As part of our offering of sustainable everyday essentials and eco-tips, we turn our attention to the bathroom.
Here are some easy ways to save money, swap out plastic, and lower your carbon footprint whilst remaining so fresh, so clean.
Sometimes a luxurious bath is what’s needed after a long day. But, if you just want to freshen up a bit then showering uses less water and energy to heat it, saving on bills and lowering your carbon footprint. The optimum shower length for your skin, and environment, is five minutes and definitely no more than ten.
If you’re feeling brave, try a cool or cold shower for extra savings. Cooler showers have also been found to be better for your skin to boost circulation.
You could also kill the water between soaping-up and invest in a low-flow showerhead.
The majority of toiletries are by either design or requirement single-use and, unfortunately, sometimes this is quite unavoidable unless you want to rewind back to Tudor England and share toilet paper. That would be quite the commitment! But, by choosing the right products, you can keep your impact to a minimum.
The plethora of soaps, shower gels, shampoos and conditioners that may or may not grace your bathroom all leave an environmental footprint—particularly if they come in plastic packaging. But it doesn’t have to be like that.
Dentists recommend you replace your toothbrush every three to four months.
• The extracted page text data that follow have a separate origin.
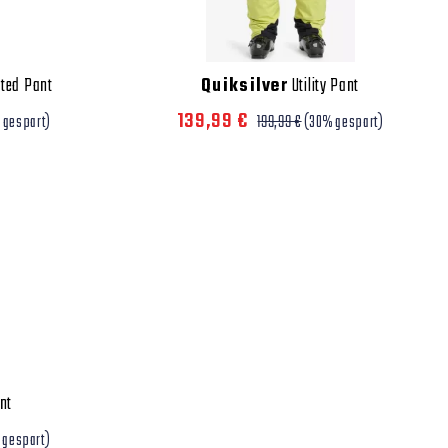
ated Pant
Quiksilver
Utility Pant
139,99 €
 gespart)
199,99 €
(30% gespart)
nt
 gespart)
Toothbrushes are normally made of a combination of plastic and nylon and are not recycled by most municipal recycling schemes. But, once you can no longer clean your teeth with them, you can always use them for cleaning other things like shoes, clothes or bikes.
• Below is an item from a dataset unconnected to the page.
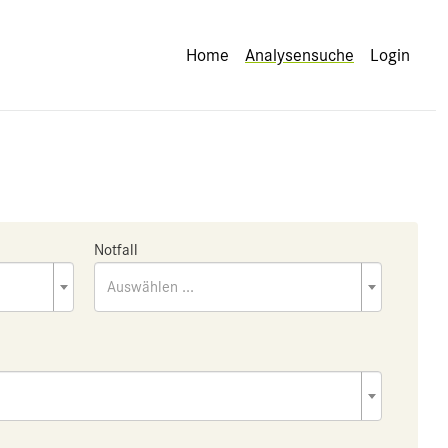
Home
Analysensuche
Login
Notfall
Auswählen ...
Or, you can purchase a sustainable alternative such as a bamboo toothbrush that can be composted in your garden after use. Also, remember to turn the tap off whilst you brush!
Toothpaste tubes are one of the most difficult products to recycle in the world as they are generally made from a thin layer of aluminium and plastic. On average, an individual will go through every two months. Times that by 6, and then that number by all the toothpaste users globally, and that’s a lot of waste going to landfill every year. Recognising this as the problem it is, some brands, like Ben & Anna, are now selling toothpaste in glass jars. They also tackle other issues, such as microplastics, too.
Flossing is good, floss made from plastic is bad. Traditionally floss is made from plastic and impossible to recycle. Same with the casing is too. Both will typically wind up in a landfill and probably the food chain (and that means us!). That’s why we developed a new kind of plastic free dental floss using the byproduct of corn farming mixed with candelilla wax and a little oil. It will (quickly) biodegrade in nature.
Disposable razors often go the way of toothbrushes and toothpaste tubes because they are, inconveniently, made from a mix of plastics and their blades make them dangerous. So, to the landfill they go after use. To avoid this, invest in a reusable safety razor made from metal or bamboo.
We’re not here to tell you to quit your beauty regime, not that you need it anyway! But single-use cotton pads are bad for the environment because 1) cotton takes huge quantities of water to grow, as well as pesticides if not organic, and 2) unlike regular cotton they don’t break down quickly because of the bleaching and mixing process used to create them. Then there’s the plastic packaging as well. But there are reusable, sustainably made alternatives out there. We haven’t tested them yet, but here’s a list.
Like many of the above examples, sanitary products have evolved to include a lot of plastic and are typically single-use, and so end up polluting the environment. However, there are reusable sanitary products available on the market, for example Rovtop's reusable sanitary pads made from bamboo .
Colloquially known as 'loo roll' in some parts of the world. We have some beef with the traditional toilet paper industry. It’s pretty messy.
First off, it costs the Earth around 27,000 trees per day; trees that were happily removing carbon from the atmosphere or providing homes for animals. Some were grown for the purpose and will be replaced but many—for example virgin hardwoods—were not. Second, the trees are made into toilet paper in a process that uses lots of energy and water harsh chemicals that pollute the environment.
But, thankfully, there is a natural alternative in the form of bamboo toilet paper that has much reduced environmental impact thanks to the magical properties of bamboo and also the production processes.